IDFC Banking (India) Risk Analysis And Volatility Evaluation

F00000PN5L -- India Fund  

INR 11.11  0.02  0.18%

Our approach into determining volatility of a fund is to use all available market data together with fund specific technical indicators that cannot be diversified away. We have found twenty-one technical indicators for IDFC Banking Debt which you can use to evaluate future volatility of the entity. Please check out IDFC Banking Market Risk Adjusted Performance of 1.25 and Risk Adjusted Performance of 0.3884 to validate if risk estimate we provide are consistent with the epected return of 0.0%.
Horizon     30 Days    Login   to change

IDFC Banking Market Sensitivity

As returns on market increase, returns on owning IDFC Banking are expected to decrease at a much smaller rate. During bear market, IDFC Banking is likely to outperform the market.
One Month Beta |Analyze IDFC Banking Debt Demand Trend
Check current 30 days IDFC Banking correlation with market (DOW)
β = -0.04

IDFC Banking Central Daily Price Deviation

IDFC Banking Debt Technical Analysis

Transformation
We are not able to run technical analysis function on this symbol. We either do not have that equity or its historical data is not available at this time. Please try again later.

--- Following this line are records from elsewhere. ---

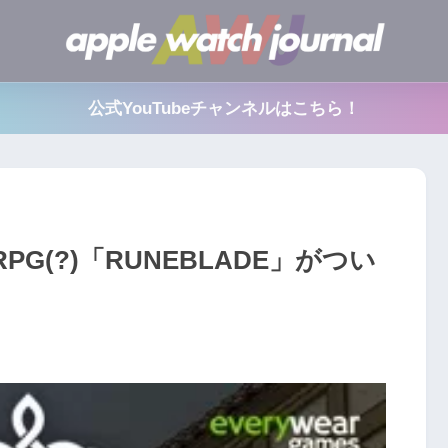
公式YouTubeチャンネルはこちら！
RPG(?)「RUNEBLADE」がつい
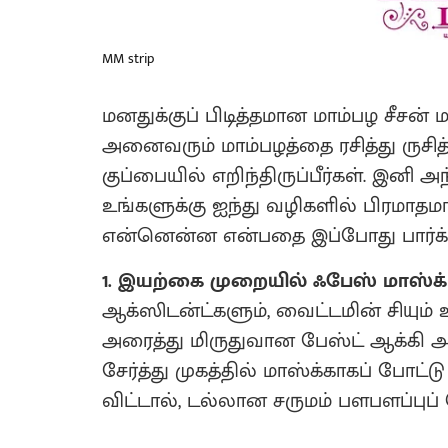
MM strip
மனதுக்குப் பிடித்தமான மாம்பழ சீசன
அனைவரும் மாம்பழத்தை ரசித்து ருசித
குப்பையில் எறிந்திருப்பீர்கள். இனி 
உங்களுக்கு ஐந்து வழிகளில் பிரமா
என்னென்ன என்பதை இப்போது பார்க்
1. இயற்கை முறையில் ஃபேஸ் மாஸ்க்
ஆக்ஸிடன்ட்களும், வைட்டமின் சியும
அரைத்து மிருதுவான பேஸ்ட் ஆக்கி அ
சேர்த்து முகத்தில் மாஸ்க்காகப் போட்டு
விட்டால், டல்லான சருமம் பளபளப்புப் 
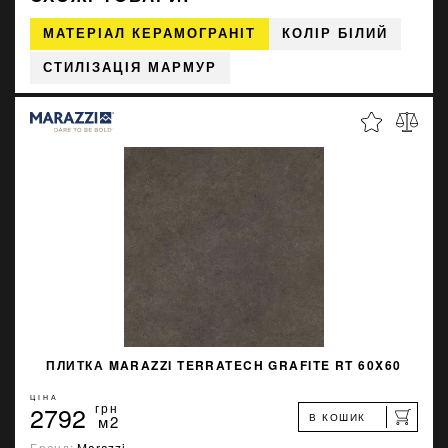
МАТЕРІАЛ КЕРАМОГРАНІТ
КОЛІР БІЛИЙ
СТИЛІЗАЦІЯ МАРМУР
ПЛИТКА MARAZZI TERRATECH GRAFITE RT 60X60
ЦІНА
2792
грн
В КОШИК
м2
Бренд:
Marazzi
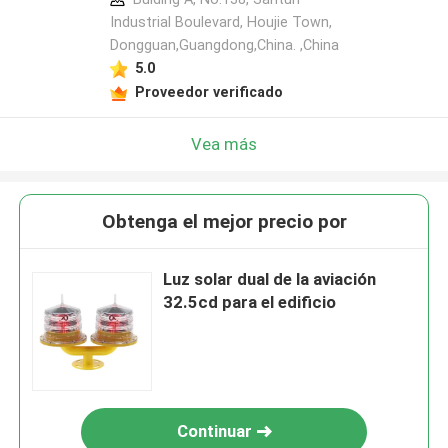
Industrial Boulevard, Houjie Town,
Dongguan,Guangdong,China. ,China
5.0
Proveedor verificado
Vea más
Obtenga el mejor precio por
Luz solar dual de la aviación
32.5cd para el edificio
Continuar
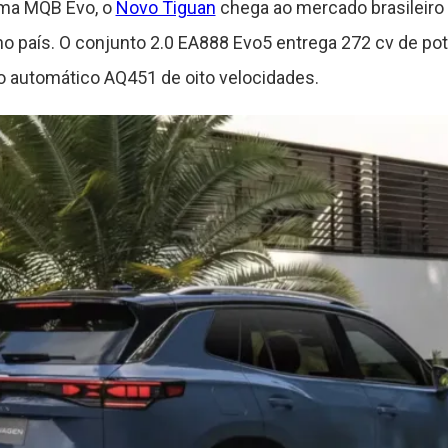
rma MQB Evo, o
Novo Tiguan
chega ao mercado brasileiro
 no país. O conjunto 2.0 EA888 Evo5 entrega 272 cv de po
o automático AQ451 de oito velocidades.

IDFC Banking Projected Return Density Against Market

Assuming 30 trading days horizon, IDFC Banking Debt Dir Div has beta of -0.04 suggesting as returns on benchmark increase, returns on holding IDFC Banking are expected to decrease at a much smaller rate. During bear market, however, IDFC Banking Debt Dir Div is likely to outperform the market. Moreover, IDFC Banking Debt Dir Div has an alpha of 0.0473 implying that it can potentially generate 0.0473% excess return over DOW after adjusting for the inherited market risk (beta).
 Predicted Return Density 
      Returns 
α
Alpha over DOW
=0.0473
β
Beta against DOW=0.04
σ
Overall volatility
=0.00
Ir
Information ratio =0.79

IDFC Banking Return Volatility

IDFC Banking Debt Dir Div accepts 0.0% volatility on return distribution over the 30 days horizon. DOW inherits 1.3198% risk (volatility on return distribution) over the 30 days horizon.
 Performance (%) 
      Timeline 

Market Risk Breakdown

IDFC Banking Volatility Factors

30 Days Market Risk

Unknown risk

Chance of Distress in 24 months

Unknown Distress

30 Days Economic Sensitivity

Insignificant

Investment Outlook

IDFC Banking Investment Opportunity

DOW has a standard deviation of returns of 1.32 and is 9.223372036854776E16 times more volatile than IDFC Banking Debt Dir Div. 0% of all equities and portfolios are less risky than IDFC Banking. Compared to the overall equity markets, volatility of historical daily returns of IDFC Banking Debt Dir Div is lower than 0 (%) of all global equities and portfolios over the last 30 days. Use IDFC Banking Debt Dir Div to protect against small markets fluctuations. The fund experiences normal downward trend and little activity. Check odds of IDFC Banking to be traded at 11.0 in 30 days. As returns on market increase, returns on owning IDFC Banking are expected to decrease at a much smaller rate. During bear market, IDFC Banking is likely to outperform the market.

IDFC Banking correlation with market

correlation synergy
Very good diversification
Overlapping area represents the amount of risk that can be diversified away by holding IDFC Banking Debt Dir Div and equity matching DJI index in the same portfolio.

IDFC Banking Volatility Indicators

IDFC Banking Debt Dir Div Current Risk Indicators

Additionally see Investing Opportunities. Please also try Money Managers module to screen money managers from public funds and etfs managed around the world.